• **Problem statement**
Report each line from the data below that holds the word "filter".

(Dataset excerpts)

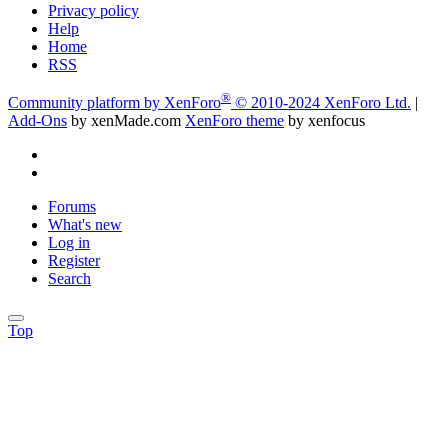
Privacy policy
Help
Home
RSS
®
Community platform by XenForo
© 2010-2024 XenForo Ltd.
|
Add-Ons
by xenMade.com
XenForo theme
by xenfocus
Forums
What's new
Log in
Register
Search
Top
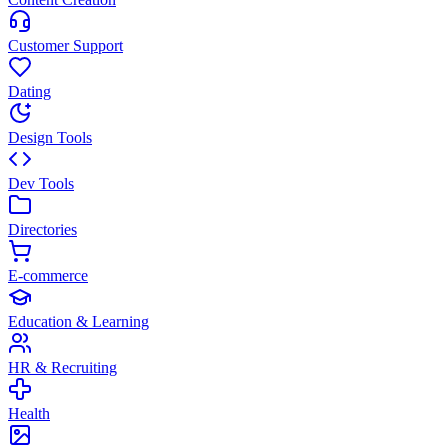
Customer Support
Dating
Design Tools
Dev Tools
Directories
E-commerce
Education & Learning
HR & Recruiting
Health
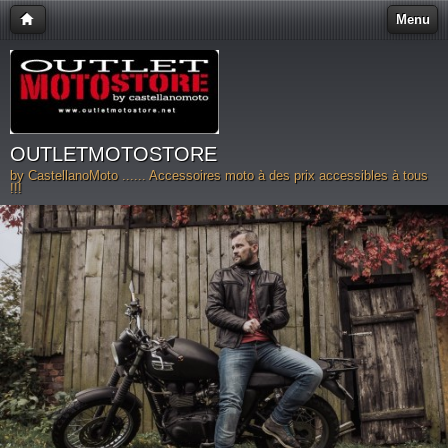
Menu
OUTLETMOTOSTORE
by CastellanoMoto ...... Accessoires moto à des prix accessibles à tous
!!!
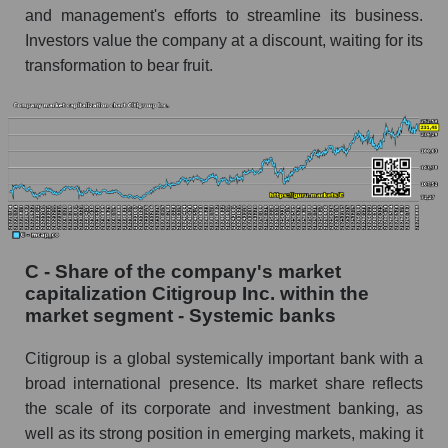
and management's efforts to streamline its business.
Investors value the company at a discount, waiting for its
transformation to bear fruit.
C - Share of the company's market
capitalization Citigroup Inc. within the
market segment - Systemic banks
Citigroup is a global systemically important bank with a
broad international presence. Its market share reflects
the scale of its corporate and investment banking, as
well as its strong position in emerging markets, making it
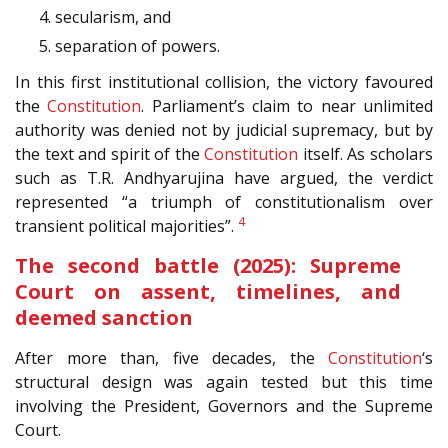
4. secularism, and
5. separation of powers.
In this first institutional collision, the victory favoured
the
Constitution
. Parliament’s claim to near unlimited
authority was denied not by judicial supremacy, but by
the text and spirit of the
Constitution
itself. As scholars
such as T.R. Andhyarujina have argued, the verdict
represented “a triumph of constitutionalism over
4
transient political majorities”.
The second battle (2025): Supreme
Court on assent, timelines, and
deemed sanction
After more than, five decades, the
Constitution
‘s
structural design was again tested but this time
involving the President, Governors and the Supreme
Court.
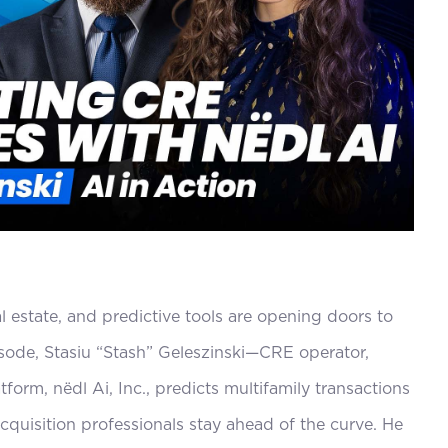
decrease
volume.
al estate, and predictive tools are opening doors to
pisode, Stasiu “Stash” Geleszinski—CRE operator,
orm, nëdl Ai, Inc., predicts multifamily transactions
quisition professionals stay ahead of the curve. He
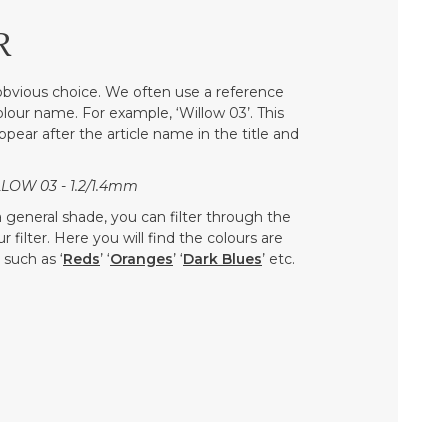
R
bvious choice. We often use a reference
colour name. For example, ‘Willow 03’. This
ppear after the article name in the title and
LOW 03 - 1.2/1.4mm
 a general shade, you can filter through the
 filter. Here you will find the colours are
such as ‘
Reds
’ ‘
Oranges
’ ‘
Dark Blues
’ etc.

(End Dataset excerpts)

• **Reply to the exercise**
 a general shade, you can filter through the
 filter. Here you will find the colours are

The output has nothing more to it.